Content starts

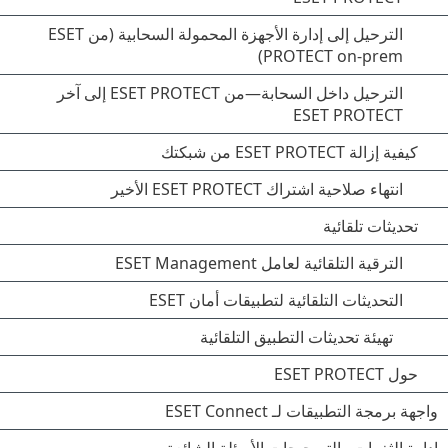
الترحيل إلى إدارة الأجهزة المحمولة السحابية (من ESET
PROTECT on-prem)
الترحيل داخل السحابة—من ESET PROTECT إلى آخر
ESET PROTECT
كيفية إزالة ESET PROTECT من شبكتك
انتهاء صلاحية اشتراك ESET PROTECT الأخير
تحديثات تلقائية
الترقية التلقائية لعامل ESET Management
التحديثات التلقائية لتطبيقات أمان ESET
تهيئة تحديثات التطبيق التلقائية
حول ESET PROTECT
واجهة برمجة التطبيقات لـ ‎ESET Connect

Content ends
Content starts

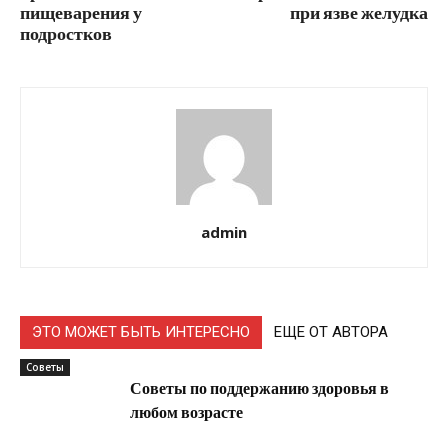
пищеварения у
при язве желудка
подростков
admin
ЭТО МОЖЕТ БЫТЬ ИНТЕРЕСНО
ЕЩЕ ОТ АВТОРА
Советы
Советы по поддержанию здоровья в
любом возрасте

Content ends
Content starts

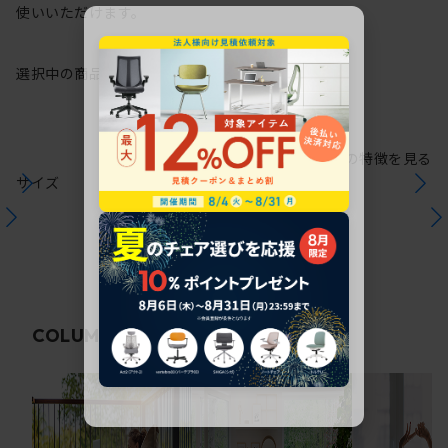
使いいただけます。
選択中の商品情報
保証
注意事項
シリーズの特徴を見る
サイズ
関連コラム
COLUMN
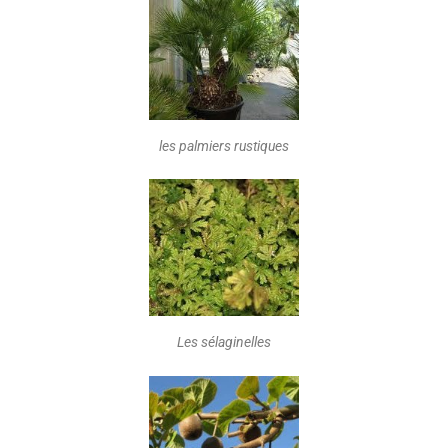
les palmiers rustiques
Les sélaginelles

Content ends

Assignment:
Look above for the line with "الترحيل إلى إدارة" and the line with "واجهة برمجة التطبيقات لـ ‎ESET Connect". Write out those two lines and all the lines between them, exactly, and no others.

Answer section:
الترحيل إلى إدارة الأجهزة المحمولة السحابية (من ESET
PROTECT on-prem)
الترحيل داخل السحابة—من ESET PROTECT إلى آخر
ESET PROTECT
كيفية إزالة ESET PROTECT من شبكتك
انتهاء صلاحية اشتراك ESET PROTECT الأخير
تحديثات تلقائية
الترقية التلقائية لعامل ESET Management
التحديثات التلقائية لتطبيقات أمان ESET
تهيئة تحديثات التطبيق التلقائية
حول ESET PROTECT
واجهة برمجة التطبيقات لـ ‎ESET Connect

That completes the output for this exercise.